[Material supplied Boundary: Start]
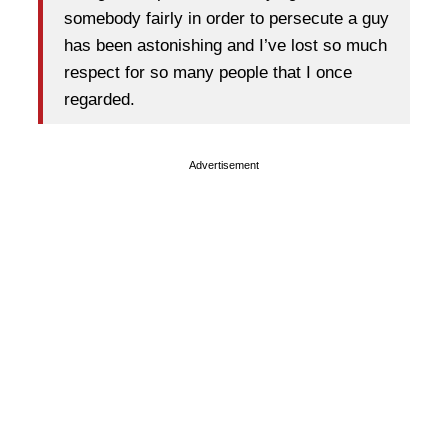
somebody fairly in order to persecute a guy
has been astonishing and I’ve lost so much
respect for so many people that I once
regarded.
Advertisement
[Material supplied Boundary: End]
» **Task item**: Give back all of the material exactly, though without the images it contains.

» **Expected answer**:
somebody fairly in order to persecute a guy
has been astonishing and I’ve lost so much
respect for so many people that I once
regarded.
Advertisement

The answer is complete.